Indicating Robot Vision Capabilities with Augmented Reality
Hong Wang, Ridhima Phatak, James Ocampo, Zhao Han
TL;DR
This work tackles the misalignment between human mental models and robot vision by introducing four augmented reality FoV indicators that range from egocentric to allocentric designs. Through a Bayesian-guided, 1×5 human-subject experiment with Pepper and HoloLens 2, the study demonstrates that allocentric indicators in the task space yield the highest accuracy, with Eye Socket designs also improving correctness and overall confidence remaining high while workload stays low. The authors provide six practical guidelines for applying AR indicators or physical alterations to align human expectations with robots' actual FoV, highlighting implications for transparency and coordination in human-robot collaboration. The findings inform AR-based transparency design and offer a path toward improved, task-relevant human–robot communication in real-world settings.
Abstract
Research indicates that humans can mistakenly assume that robots and humans have the same field of view (FoV), possessing an inaccurate mental model of robots. This misperception may lead to failures during human-robot collaboration tasks where robots might be asked to complete impossible tasks about out-of-view objects. The issue is more severe when robots do not have a chance to scan the scene to update their world model while focusing on assigned tasks.

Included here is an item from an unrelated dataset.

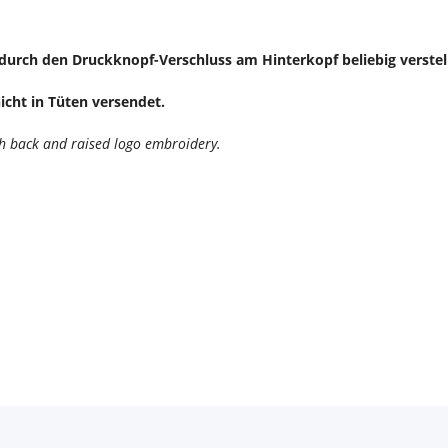
 durch den Druckknopf-Verschluss am Hinterkopf beliebig verstel
cht in Tüten versendet.
h back and raised logo embroidery.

To help align humans' mental models of robots' vision capabilities, we propose four FoV indicators in augmented reality (AR) and conducted a user human-subjects experiment (N=41) to evaluate them in terms of accuracy, confidence, task efficiency, and workload. These indicators span a spectrum from egocentric (robot's eye and head space) to allocentric (task space). Results showed that the allocentric blocks at the task space had the highest accuracy with a delay in interpreting the robot's FoV. The egocentric indicator of deeper eye sockets, possible for physical alteration, also increased accuracy. In all indicators, participants' confidence was high while cognitive load remained low. Finally, we contribute six guidelines for practitioners to apply our AR indicators or physical alterations to align humans' mental models with robots' vision capabilities.